(Records from a dataset)
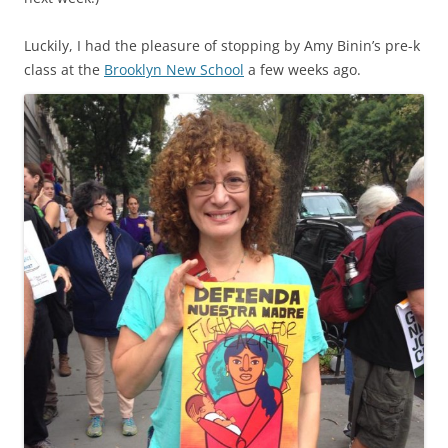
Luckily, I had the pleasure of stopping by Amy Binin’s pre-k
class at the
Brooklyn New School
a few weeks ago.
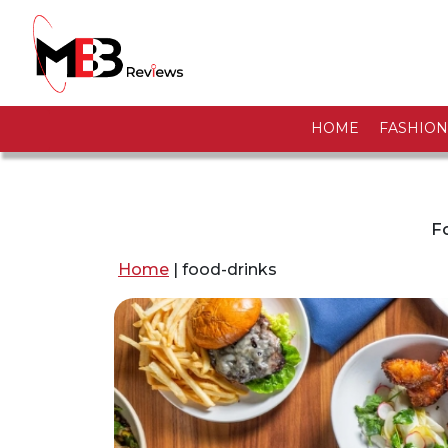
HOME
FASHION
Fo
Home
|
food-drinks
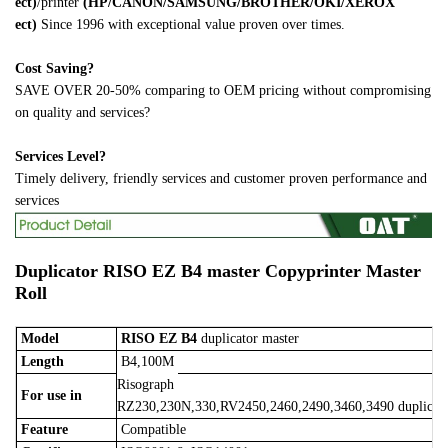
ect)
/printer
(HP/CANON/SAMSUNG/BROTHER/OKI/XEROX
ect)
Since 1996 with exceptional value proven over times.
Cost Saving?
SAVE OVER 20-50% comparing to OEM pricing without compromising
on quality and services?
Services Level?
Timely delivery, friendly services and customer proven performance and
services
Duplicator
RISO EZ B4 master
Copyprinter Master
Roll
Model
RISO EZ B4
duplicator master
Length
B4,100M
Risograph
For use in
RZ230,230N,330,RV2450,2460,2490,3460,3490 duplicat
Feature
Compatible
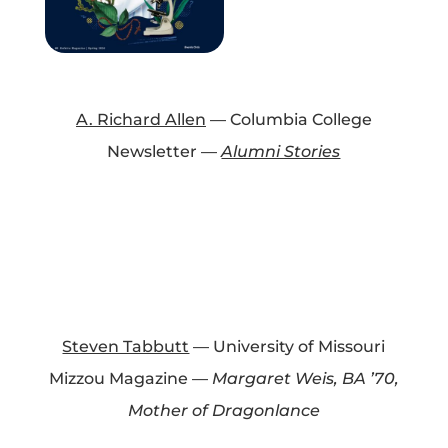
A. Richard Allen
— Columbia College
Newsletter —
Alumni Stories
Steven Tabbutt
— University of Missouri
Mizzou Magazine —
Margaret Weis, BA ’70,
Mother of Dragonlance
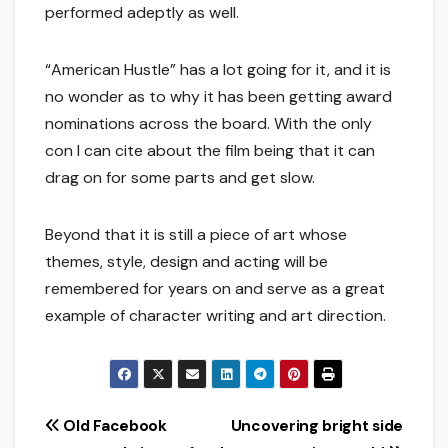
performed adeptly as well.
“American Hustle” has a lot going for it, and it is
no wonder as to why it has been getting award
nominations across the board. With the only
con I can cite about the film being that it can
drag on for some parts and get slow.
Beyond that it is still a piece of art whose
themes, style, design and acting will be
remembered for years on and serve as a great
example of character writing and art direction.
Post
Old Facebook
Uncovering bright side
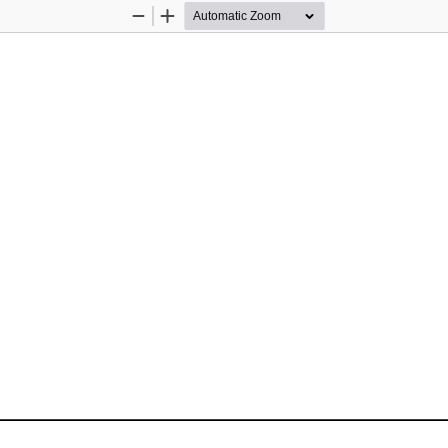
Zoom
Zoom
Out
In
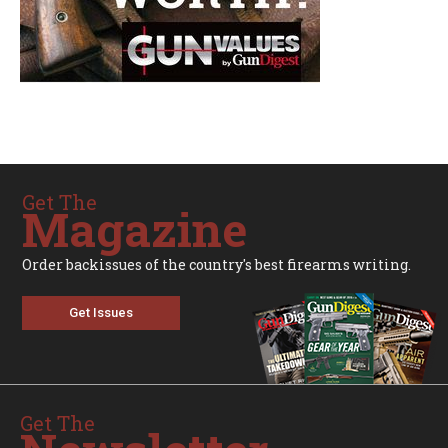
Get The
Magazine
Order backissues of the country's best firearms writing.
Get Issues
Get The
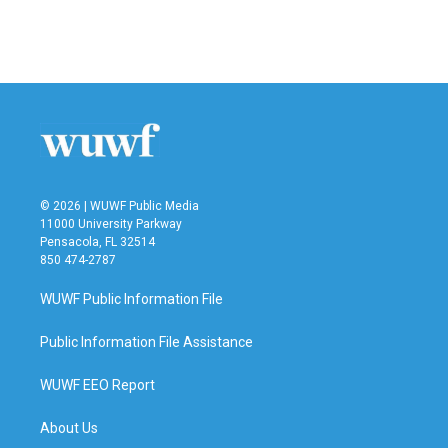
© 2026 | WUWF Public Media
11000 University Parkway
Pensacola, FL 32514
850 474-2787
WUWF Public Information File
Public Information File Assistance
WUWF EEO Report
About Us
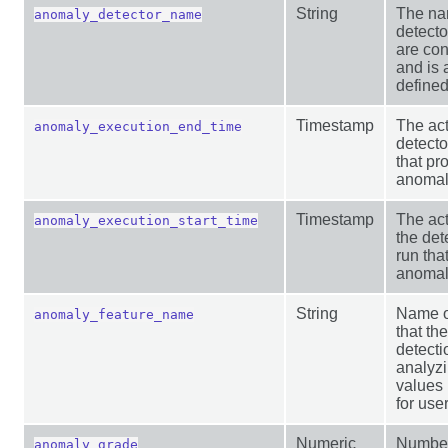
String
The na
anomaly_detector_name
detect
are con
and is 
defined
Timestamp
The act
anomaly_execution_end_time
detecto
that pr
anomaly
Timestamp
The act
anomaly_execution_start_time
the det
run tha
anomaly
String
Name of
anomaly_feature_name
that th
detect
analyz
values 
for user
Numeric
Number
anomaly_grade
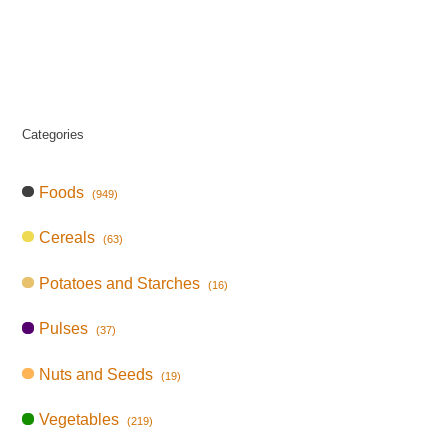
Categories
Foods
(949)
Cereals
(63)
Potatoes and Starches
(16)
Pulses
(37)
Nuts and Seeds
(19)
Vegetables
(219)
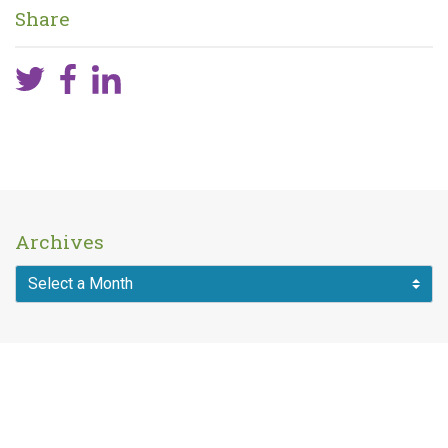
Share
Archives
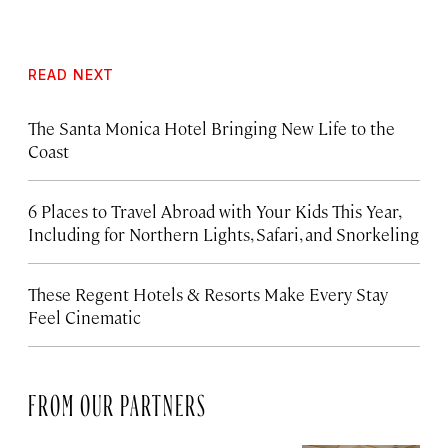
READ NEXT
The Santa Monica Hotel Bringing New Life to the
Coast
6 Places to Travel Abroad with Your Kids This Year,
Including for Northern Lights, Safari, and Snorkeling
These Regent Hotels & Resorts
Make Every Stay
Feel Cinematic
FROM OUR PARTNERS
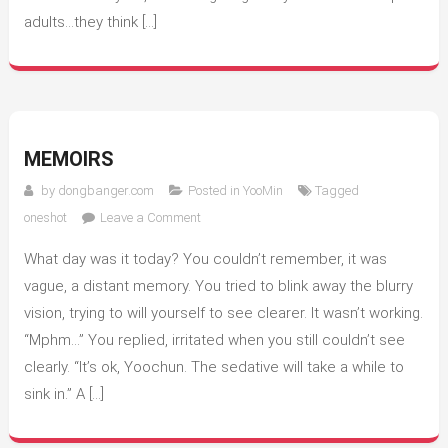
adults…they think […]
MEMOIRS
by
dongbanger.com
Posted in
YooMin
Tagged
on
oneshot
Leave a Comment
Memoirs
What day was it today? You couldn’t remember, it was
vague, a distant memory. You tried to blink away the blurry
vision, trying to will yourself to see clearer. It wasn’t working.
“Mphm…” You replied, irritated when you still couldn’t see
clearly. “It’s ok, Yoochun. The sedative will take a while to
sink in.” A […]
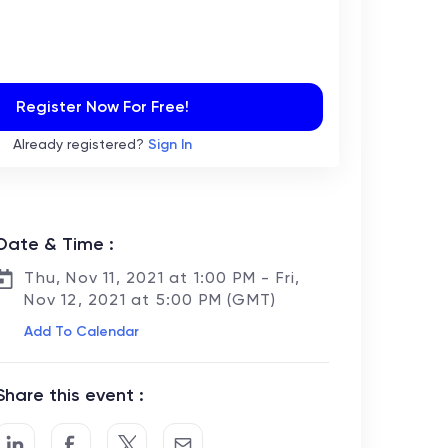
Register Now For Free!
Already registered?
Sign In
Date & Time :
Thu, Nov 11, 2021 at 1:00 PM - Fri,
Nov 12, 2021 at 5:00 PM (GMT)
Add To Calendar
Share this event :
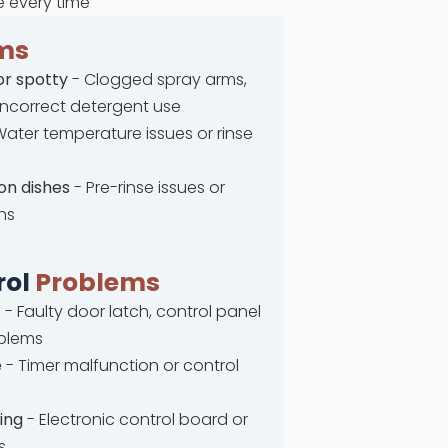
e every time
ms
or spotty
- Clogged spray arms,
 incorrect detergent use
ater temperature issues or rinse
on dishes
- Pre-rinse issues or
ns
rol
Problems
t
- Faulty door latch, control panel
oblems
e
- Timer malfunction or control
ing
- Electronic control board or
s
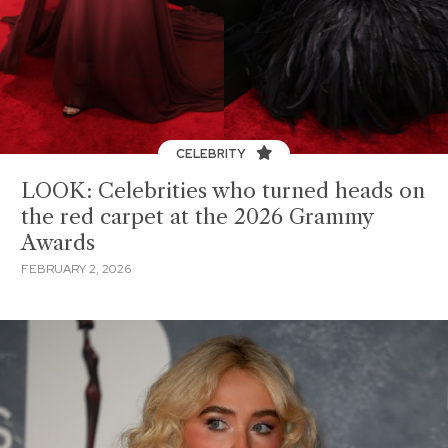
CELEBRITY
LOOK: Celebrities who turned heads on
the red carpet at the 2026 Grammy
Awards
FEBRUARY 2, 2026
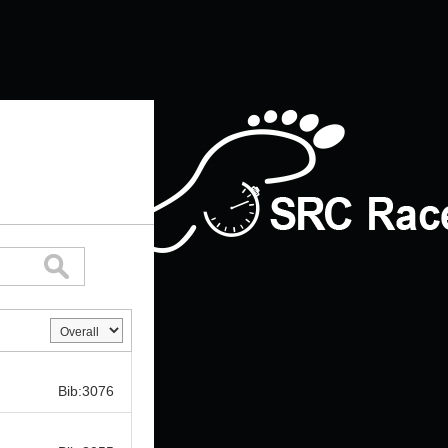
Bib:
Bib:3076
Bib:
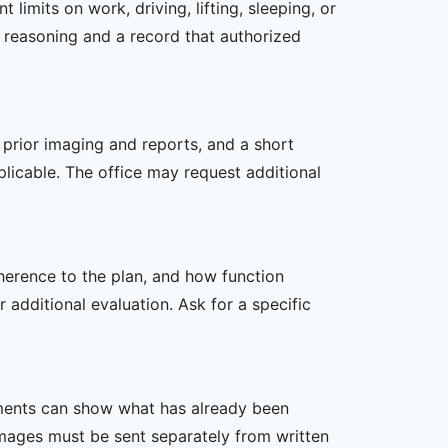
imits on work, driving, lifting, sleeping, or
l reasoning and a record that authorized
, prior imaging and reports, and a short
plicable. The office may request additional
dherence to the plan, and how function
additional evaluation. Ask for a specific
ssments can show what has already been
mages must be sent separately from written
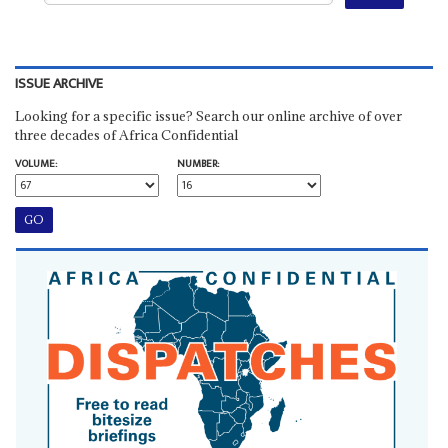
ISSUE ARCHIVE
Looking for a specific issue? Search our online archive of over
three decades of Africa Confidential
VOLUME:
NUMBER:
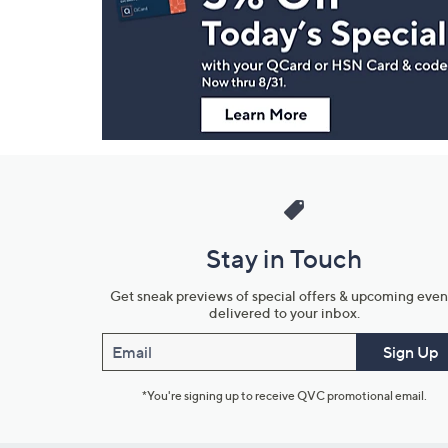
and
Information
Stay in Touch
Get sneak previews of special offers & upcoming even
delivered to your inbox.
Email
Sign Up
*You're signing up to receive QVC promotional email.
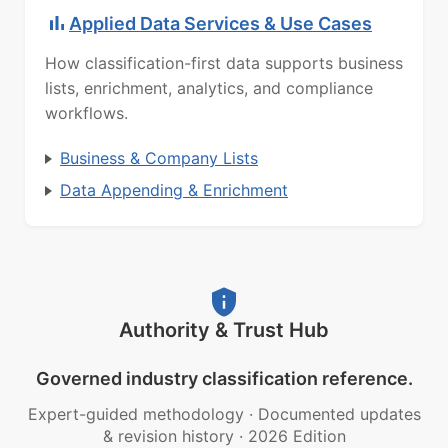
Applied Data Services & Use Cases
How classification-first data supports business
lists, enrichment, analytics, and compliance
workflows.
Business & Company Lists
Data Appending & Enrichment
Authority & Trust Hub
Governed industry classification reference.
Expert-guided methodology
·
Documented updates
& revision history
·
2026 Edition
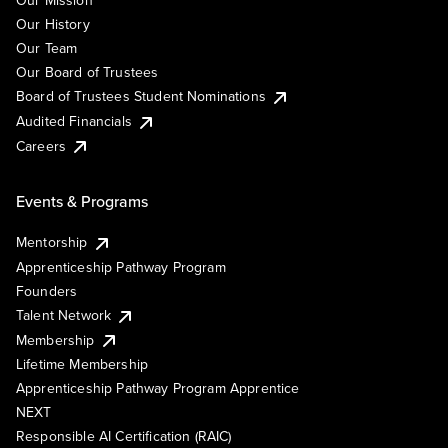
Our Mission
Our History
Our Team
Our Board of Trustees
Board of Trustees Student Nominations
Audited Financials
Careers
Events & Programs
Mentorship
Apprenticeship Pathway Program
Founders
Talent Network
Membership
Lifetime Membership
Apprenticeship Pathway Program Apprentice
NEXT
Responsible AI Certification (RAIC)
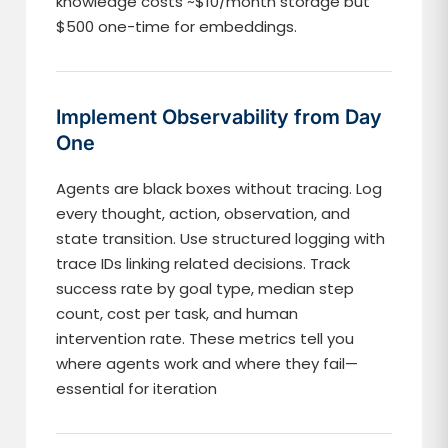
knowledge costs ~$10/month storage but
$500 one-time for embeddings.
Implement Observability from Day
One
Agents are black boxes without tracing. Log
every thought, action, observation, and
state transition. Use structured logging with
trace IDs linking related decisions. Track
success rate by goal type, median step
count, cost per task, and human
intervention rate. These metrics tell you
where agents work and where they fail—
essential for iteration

** Exercise requirements **
What are the lines above from the one with "Services Level?" to the one with "6 Places to", both included? Reproduce them exactly, without pictures.

** The completed task **
Services Level?
Timely delivery, friendly services and customer proven performance and
services
Duplicator
RISO EZ B4 master
Copyprinter Master
Roll
Model
RISO EZ B4
duplicator master
Length
B4,100M
Risograph
For use in
RZ230,230N,330,RV2450,2460,2490,3460,3490 duplicat
Feature
Compatible
A. Richard Allen
— Columbia College
Newsletter —
Alumni Stories
Steven Tabbutt
— University of Missouri
Mizzou Magazine —
Margaret Weis, BA ’70,
Mother of Dragonlance
performed adeptly as well.
“American Hustle” has a lot going for it, and it is
no wonder as to why it has been getting award
nominations across the board. With the only
con I can cite about the film being that it can
drag on for some parts and get slow.
Beyond that it is still a piece of art whose
themes, style, design and acting will be
remembered for years on and serve as a great
example of character writing and art direction.
Post
Old Facebook
Uncovering bright side
Zoom
Zoom
Out
In
Get The
Magazine
Order backissues of the country's best firearms writing.
Get Issues
Get The
© 2026 | WUWF Public Media
11000 University Parkway
Pensacola, FL 32514
850 474-2787
WUWF Public Information File
Public Information File Assistance
WUWF EEO Report
About Us
String
The na
anomaly_detector_name
detect
are con
and is 
defined
Timestamp
The act
anomaly_execution_end_time
detecto
that pr
anomaly
Timestamp
The act
anomaly_execution_start_time
the det
run tha
anomaly
String
Name of
anomaly_feature_name
that th
detect
analyz
values 
for user
Numeric
Number
anomaly_grade
Categories
Foods
(949)
Cereals
(63)
Potatoes and Starches
(16)
Pulses
(37)
Nuts and Seeds
(19)
Vegetables
(219)
Share
Archives
READ NEXT
The Santa Monica Hotel Bringing New Life to the
Coast
6 Places to Travel Abroad with Your Kids This Year,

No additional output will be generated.